Directions →
Your copy should match the listing below exactly, except that it holds no images.
....
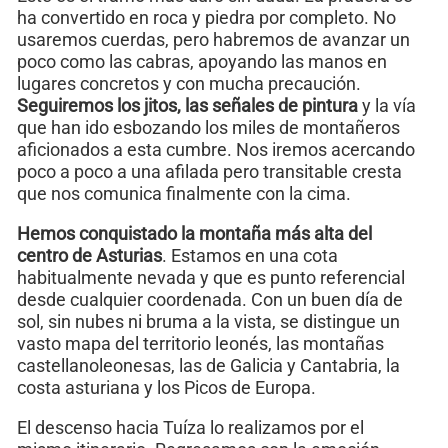
ha convertido en roca y piedra por completo. No
usaremos cuerdas, pero habremos de avanzar un
poco como las cabras, apoyando las manos en
lugares concretos y con mucha precaución.
Seguiremos los jitos, las señales de pintura
y la vía
que han ido esbozando los miles de montañeros
aficionados a esta cumbre. Nos iremos acercando
poco a poco a una afilada pero transitable cresta
que nos comunica finalmente con la cima.
Hemos conquistado la montaña más alta del
centro de Asturias
. Estamos en una cota
habitualmente nevada y que es punto referencial
desde cualquier coordenada. Con un buen día de
sol, sin nubes ni bruma a la vista, se distingue un
vasto mapa del territorio leonés, las montañas
castellanoleonesas, las de Galicia y Cantabria, la
costa asturiana y los Picos de Europa.
El descenso hacia Tuíza lo realizamos por el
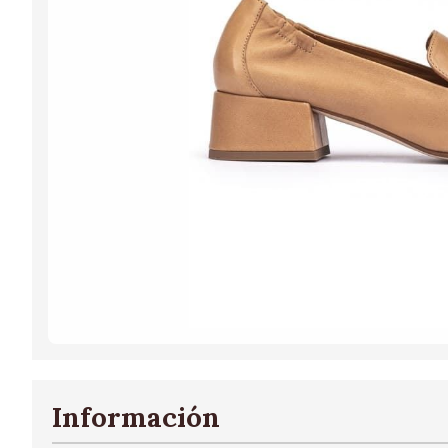
Información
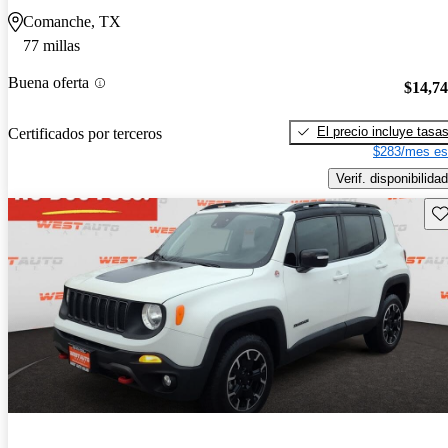
Comanche, TX
77 millas
Buena oferta
$14,7
El precio incluye tasa
Certificados por terceros
$283/mes es
Verif. disponibilidad
Gu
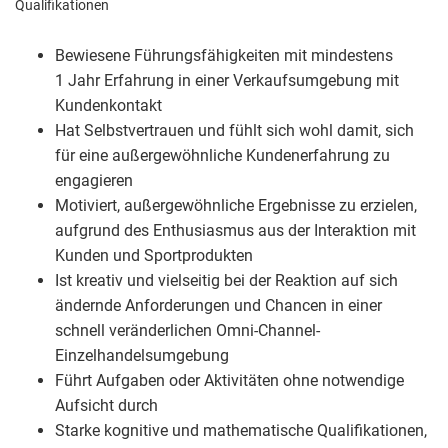
Qualifikationen
Bewiesene Führungsfähigkeiten mit mindestens
1 Jahr Erfahrung in einer Verkaufsumgebung mit
Kundenkontakt
Hat Selbstvertrauen und fühlt sich wohl damit, sich
für eine außergewöhnliche Kundenerfahrung zu
engagieren
Motiviert, außergewöhnliche Ergebnisse zu erzielen,
aufgrund des Enthusiasmus aus der Interaktion mit
Kunden und Sportprodukten
Ist kreativ und vielseitig bei der Reaktion auf sich
ändernde Anforderungen und Chancen in einer
schnell veränderlichen Omni-Channel-
Einzelhandelsumgebung
Führt Aufgaben oder Aktivitäten ohne notwendige
Aufsicht durch
Starke kognitive und mathematische Qualifikationen,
....
Answer box →
ha convertido en roca y piedra por completo. No
usaremos cuerdas, pero habremos de avanzar un
poco como las cabras, apoyando las manos en
lugares concretos y con mucha precaución.
Seguiremos los jitos, las señales de pintura
y la vía
que han ido esbozando los miles de montañeros
aficionados a esta cumbre. Nos iremos acercando
poco a poco a una afilada pero transitable cresta
que nos comunica finalmente con la cima.
Hemos conquistado la montaña más alta del
centro de Asturias
. Estamos en una cota
habitualmente nevada y que es punto referencial
desde cualquier coordenada. Con un buen día de
sol, sin nubes ni bruma a la vista, se distingue un
vasto mapa del territorio leonés, las montañas
castellanoleonesas, las de Galicia y Cantabria, la
costa asturiana y los Picos de Europa.
El descenso hacia Tuíza lo realizamos por el
Información
Comanche, TX
77 millas
Buena oferta
$14,7
El precio incluye tasa
Certificados por terceros
$283/mes es
Verif. disponibilidad
Gu
Qualifikationen
Bewiesene Führungsfähigkeiten mit mindestens
1 Jahr Erfahrung in einer Verkaufsumgebung mit
Kundenkontakt
Hat Selbstvertrauen und fühlt sich wohl damit, sich
für eine außergewöhnliche Kundenerfahrung zu
engagieren
Motiviert, außergewöhnliche Ergebnisse zu erzielen,
aufgrund des Enthusiasmus aus der Interaktion mit
Kunden und Sportprodukten
Ist kreativ und vielseitig bei der Reaktion auf sich
ändernde Anforderungen und Chancen in einer
schnell veränderlichen Omni-Channel-
Einzelhandelsumgebung
Führt Aufgaben oder Aktivitäten ohne notwendige
Aufsicht durch
Starke kognitive und mathematische Qualifikationen,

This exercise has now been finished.